Pericolo lavoro e non solo quello

(Teleborsa) – Le meraviglie della tecnologia sono tangibili, basta osservare uno smartphone e ricordarsi la povertà tecnica dei nostri telefonini all’inizio del secolo, solo sedici anni fa. Se ne è parlato negli articoli “L’esaltazione della scienza è nel cervello… artificiale”e “Alzati e cammina, storie di Robot” e, sul finale di quest’ultimo, è stato preconizzato un futuro incerto che le nuove tecnologie fanno intravedere.

Confindustria ha realizzato pochi giorni fa, al Palazzo dei congressi di Roma, un marketplace, una vera e propria piazza di affari dedicati a cluster tematici come le Scienze della vita, il Turismo e Made in Italy, lo Smart Future e l’Industria 4.0.
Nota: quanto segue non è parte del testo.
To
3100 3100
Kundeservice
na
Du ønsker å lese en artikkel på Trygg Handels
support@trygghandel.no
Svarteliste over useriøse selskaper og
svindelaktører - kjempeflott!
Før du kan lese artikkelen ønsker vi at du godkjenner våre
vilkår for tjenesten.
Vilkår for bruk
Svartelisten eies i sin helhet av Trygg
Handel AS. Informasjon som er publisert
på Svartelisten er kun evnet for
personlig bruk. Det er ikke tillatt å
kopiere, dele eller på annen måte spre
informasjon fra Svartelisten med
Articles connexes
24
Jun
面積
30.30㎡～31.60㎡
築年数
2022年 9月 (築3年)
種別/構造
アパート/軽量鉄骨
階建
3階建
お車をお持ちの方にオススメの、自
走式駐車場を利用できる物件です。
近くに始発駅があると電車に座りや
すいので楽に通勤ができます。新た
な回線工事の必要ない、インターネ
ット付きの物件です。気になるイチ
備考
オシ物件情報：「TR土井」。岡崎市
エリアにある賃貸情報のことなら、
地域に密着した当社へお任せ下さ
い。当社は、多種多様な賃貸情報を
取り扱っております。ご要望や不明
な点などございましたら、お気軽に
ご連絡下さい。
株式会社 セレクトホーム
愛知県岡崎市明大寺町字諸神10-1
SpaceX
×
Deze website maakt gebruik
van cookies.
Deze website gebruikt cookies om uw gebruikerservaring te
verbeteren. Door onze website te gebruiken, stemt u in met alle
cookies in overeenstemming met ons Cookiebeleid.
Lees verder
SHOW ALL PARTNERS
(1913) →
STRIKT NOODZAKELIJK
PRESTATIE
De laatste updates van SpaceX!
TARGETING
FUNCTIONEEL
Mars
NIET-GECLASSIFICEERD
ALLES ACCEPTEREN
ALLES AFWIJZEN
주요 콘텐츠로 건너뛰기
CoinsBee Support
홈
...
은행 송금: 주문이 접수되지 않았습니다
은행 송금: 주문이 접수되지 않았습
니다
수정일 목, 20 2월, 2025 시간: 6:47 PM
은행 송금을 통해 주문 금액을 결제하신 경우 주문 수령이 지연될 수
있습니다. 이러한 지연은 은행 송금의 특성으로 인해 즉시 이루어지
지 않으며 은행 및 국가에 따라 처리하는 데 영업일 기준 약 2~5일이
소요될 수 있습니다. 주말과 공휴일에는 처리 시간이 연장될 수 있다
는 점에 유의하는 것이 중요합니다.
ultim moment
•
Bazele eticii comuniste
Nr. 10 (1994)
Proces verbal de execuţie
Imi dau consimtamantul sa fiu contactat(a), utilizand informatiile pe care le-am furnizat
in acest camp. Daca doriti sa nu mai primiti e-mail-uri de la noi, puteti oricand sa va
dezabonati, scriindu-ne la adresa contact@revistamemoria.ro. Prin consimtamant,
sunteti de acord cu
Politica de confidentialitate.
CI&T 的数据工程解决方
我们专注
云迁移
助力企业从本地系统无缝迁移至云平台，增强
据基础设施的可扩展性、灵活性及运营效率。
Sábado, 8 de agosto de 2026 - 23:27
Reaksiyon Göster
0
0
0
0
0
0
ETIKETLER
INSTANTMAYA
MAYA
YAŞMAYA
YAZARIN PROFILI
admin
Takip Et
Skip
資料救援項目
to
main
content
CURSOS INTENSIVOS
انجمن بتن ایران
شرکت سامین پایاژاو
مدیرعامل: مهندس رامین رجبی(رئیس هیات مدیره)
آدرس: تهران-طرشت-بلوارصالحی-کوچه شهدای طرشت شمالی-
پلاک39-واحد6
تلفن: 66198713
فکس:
Proprio il termine “Industria 4.0” trova una sua spiegazione nelle parole dell’ex Ceo di McDonald’s, Don Thompson, che ha preconizzato la sostituzione degli attuali lavoratori della più famosa catena di fast food al mondo con dei robot. A breve, quindi, il lavoro, una volta sinonimo di reddito, sarà per molti un’aspettativa irrealizzabile, perché l’automatica soppianterà l’umanità con costi nettamente inferiori.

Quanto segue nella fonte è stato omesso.